A generalized linear model (GLM) is a flexible generalization of an ordinary linear regression that allows for response variables that have error distribution models other than a normal distribution.
The GLM generalizes linear regression by allowing the linear model to be related to the response variable via a link function. It also allows the magnitude of the variance of each measurement to be a function of its predicted value.
GLMs can be split into three groups:
• Poisson Regression – for count data with no over/under dispersion issues.
• Quasi-Poisson or Negative Binomial Models – where the models are over-dispersed.
• Logistic Regression Models – where the response data is binary (ex. present or absent, male or female, or proportional (ex. percentages.))
In this exercise, we will focus on GLM’s that use Poisson regression. Please download the data-set for this exercise here. The data-set investigates the biographical determinants of species richness at a regional scale (Gotelli and Everson, 2002). The main purpose of this exercise is to replicate the Poisson regression of an ant species richness against latitude, elevation and habitat type on their paper.

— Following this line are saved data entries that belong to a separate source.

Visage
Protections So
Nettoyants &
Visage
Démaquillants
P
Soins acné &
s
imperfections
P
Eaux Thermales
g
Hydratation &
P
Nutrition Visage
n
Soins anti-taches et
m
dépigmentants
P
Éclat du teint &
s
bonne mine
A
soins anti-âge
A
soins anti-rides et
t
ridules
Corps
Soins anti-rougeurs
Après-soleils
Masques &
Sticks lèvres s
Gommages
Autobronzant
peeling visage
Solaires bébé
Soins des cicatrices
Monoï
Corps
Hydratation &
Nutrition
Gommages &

Answers to these exercises are available here. If you obtained a different (correct) answer than those listed on the solutions page, please feel free to post your answer as a comment on that page. Load the data-set and required package before running the exercise.
Load the data and check the data structure using the
scatterplotMatrix function. Assess its co-variation and data patterning.
Run a GLM model and run VIF analysis to check for inflation. Pay attention to the col-linearity.
If there are any issues with the co-variation, try to center the predictor variables.
Re-run VIF with the new variables.
Check for any influential data point outliers using influence measures (Cooks distance) and create the plot. If the value is less than 1, then it is OK to go.
Check for over-dispersion. It needs to be around 1 to go to the next step.
Check the model summary. What can we infer?
Since we have lots of variables, we will do model averaging. The first step is to set options in base R regarding missing values. Then, try to asses which variables have a significant influence on the response variable. Here we include latitude, elevation and habitat variables to produce the best model.
Check validation plots.
Produce a base-plot and the points of predicted values.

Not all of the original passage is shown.